=== SOURCE RECORDS ===

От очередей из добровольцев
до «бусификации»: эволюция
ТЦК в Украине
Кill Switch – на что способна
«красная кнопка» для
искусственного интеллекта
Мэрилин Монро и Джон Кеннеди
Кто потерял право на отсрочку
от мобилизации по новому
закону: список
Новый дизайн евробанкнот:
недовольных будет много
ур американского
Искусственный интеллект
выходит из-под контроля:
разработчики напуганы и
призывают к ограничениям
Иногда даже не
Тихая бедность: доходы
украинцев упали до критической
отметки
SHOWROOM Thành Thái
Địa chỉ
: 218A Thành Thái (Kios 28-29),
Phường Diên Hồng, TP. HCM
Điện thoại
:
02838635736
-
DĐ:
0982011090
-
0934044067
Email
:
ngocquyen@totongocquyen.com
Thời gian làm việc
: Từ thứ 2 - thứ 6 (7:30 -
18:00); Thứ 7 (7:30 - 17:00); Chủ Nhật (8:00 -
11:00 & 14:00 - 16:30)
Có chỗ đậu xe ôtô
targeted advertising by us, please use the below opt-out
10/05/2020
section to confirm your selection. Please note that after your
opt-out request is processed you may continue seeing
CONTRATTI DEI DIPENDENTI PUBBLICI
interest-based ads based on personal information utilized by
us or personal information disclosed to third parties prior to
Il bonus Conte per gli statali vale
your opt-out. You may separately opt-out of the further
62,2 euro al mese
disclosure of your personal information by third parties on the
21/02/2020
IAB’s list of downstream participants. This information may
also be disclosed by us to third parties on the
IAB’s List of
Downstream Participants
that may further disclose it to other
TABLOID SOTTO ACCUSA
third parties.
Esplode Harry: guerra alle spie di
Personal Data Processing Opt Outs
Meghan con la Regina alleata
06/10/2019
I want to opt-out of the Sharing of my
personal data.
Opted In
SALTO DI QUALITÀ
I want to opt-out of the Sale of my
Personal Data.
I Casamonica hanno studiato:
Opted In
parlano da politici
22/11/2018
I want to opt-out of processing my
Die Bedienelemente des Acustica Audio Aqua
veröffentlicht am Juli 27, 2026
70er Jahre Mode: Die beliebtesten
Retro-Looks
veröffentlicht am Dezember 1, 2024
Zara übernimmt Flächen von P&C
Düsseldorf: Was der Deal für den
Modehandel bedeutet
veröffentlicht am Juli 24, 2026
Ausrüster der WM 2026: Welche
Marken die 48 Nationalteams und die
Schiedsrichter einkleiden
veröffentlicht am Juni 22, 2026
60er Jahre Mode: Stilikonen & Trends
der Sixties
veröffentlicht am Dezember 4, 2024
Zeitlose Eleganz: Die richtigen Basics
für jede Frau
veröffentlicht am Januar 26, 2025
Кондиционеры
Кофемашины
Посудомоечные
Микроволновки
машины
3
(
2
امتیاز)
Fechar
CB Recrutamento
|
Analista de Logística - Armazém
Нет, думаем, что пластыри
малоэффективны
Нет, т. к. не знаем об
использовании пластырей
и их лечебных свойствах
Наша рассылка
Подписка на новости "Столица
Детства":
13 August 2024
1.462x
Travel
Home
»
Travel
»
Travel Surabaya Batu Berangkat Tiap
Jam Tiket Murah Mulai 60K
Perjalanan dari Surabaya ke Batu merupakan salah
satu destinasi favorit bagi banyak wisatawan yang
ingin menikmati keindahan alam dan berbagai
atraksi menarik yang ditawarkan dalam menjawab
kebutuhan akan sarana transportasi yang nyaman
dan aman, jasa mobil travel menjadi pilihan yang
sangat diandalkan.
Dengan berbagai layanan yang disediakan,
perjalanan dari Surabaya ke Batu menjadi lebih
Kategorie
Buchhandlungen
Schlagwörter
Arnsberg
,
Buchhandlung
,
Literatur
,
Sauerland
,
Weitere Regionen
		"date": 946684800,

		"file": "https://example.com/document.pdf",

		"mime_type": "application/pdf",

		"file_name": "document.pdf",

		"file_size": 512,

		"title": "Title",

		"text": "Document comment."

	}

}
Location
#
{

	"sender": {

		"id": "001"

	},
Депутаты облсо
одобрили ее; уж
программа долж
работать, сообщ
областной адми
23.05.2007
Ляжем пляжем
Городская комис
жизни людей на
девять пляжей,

===

YOUR GOAL: Retype all of the records above, keeping them identical.

TASK SOLUTION:
От очередей из добровольцев
до «бусификации»: эволюция
ТЦК в Украине
Кill Switch – на что способна
«красная кнопка» для
искусственного интеллекта
Мэрилин Монро и Джон Кеннеди
Кто потерял право на отсрочку
от мобилизации по новому
закону: список
Новый дизайн евробанкнот:
недовольных будет много
ур американского
Искусственный интеллект
выходит из-под контроля:
разработчики напуганы и
призывают к ограничениям
Иногда даже не
Тихая бедность: доходы
украинцев упали до критической
отметки
SHOWROOM Thành Thái
Địa chỉ
: 218A Thành Thái (Kios 28-29),
Phường Diên Hồng, TP. HCM
Điện thoại
:
02838635736
-
DĐ:
0982011090
-
0934044067
Email
:
ngocquyen@totongocquyen.com
Thời gian làm việc
: Từ thứ 2 - thứ 6 (7:30 -
18:00); Thứ 7 (7:30 - 17:00); Chủ Nhật (8:00 -
11:00 & 14:00 - 16:30)
Có chỗ đậu xe ôtô
targeted advertising by us, please use the below opt-out
10/05/2020
section to confirm your selection. Please note that after your
opt-out request is processed you may continue seeing
CONTRATTI DEI DIPENDENTI PUBBLICI
interest-based ads based on personal information utilized by
us or personal information disclosed to third parties prior to
Il bonus Conte per gli statali vale
your opt-out. You may separately opt-out of the further
62,2 euro al mese
disclosure of your personal information by third parties on the
21/02/2020
IAB’s list of downstream participants. This information may
also be disclosed by us to third parties on the
IAB’s List of
Downstream Participants
that may further disclose it to other
TABLOID SOTTO ACCUSA
third parties.
Esplode Harry: guerra alle spie di
Personal Data Processing Opt Outs
Meghan con la Regina alleata
06/10/2019
I want to opt-out of the Sharing of my
personal data.
Opted In
SALTO DI QUALITÀ
I want to opt-out of the Sale of my
Personal Data.
I Casamonica hanno studiato:
Opted In
parlano da politici
22/11/2018
I want to opt-out of processing my
Die Bedienelemente des Acustica Audio Aqua
veröffentlicht am Juli 27, 2026
70er Jahre Mode: Die beliebtesten
Retro-Looks
veröffentlicht am Dezember 1, 2024
Zara übernimmt Flächen von P&C
Düsseldorf: Was der Deal für den
Modehandel bedeutet
veröffentlicht am Juli 24, 2026
Ausrüster der WM 2026: Welche
Marken die 48 Nationalteams und die
Schiedsrichter einkleiden
veröffentlicht am Juni 22, 2026
60er Jahre Mode: Stilikonen & Trends
der Sixties
veröffentlicht am Dezember 4, 2024
Zeitlose Eleganz: Die richtigen Basics
für jede Frau
veröffentlicht am Januar 26, 2025
Кондиционеры
Кофемашины
Посудомоечные
Микроволновки
машины
3
(
2
امتیاز)
Fechar
CB Recrutamento
|
Analista de Logística - Armazém
Нет, думаем, что пластыри
малоэффективны
Нет, т. к. не знаем об
использовании пластырей
и их лечебных свойствах
Наша рассылка
Подписка на новости "Столица
Детства":
13 August 2024
1.462x
Travel
Home
»
Travel
»
Travel Surabaya Batu Berangkat Tiap
Jam Tiket Murah Mulai 60K
Perjalanan dari Surabaya ke Batu merupakan salah
satu destinasi favorit bagi banyak wisatawan yang
ingin menikmati keindahan alam dan berbagai
atraksi menarik yang ditawarkan dalam menjawab
kebutuhan akan sarana transportasi yang nyaman
dan aman, jasa mobil travel menjadi pilihan yang
sangat diandalkan.
Dengan berbagai layanan yang disediakan,
perjalanan dari Surabaya ke Batu menjadi lebih
Kategorie
Buchhandlungen
Schlagwörter
Arnsberg
,
Buchhandlung
,
Literatur
,
Sauerland
,
Weitere Regionen
		"date": 946684800,

		"file": "https://example.com/document.pdf",

		"mime_type": "application/pdf",

		"file_name": "document.pdf",

		"file_size": 512,

		"title": "Title",

		"text": "Document comment."

	}

}
Location
#
{

	"sender": {

		"id": "001"

	},
Депутаты облсо
одобрили ее; уж
программа долж
работать, сообщ
областной адми
23.05.2007
Ляжем пляжем
Городская комис
жизни людей на
девять пляжей,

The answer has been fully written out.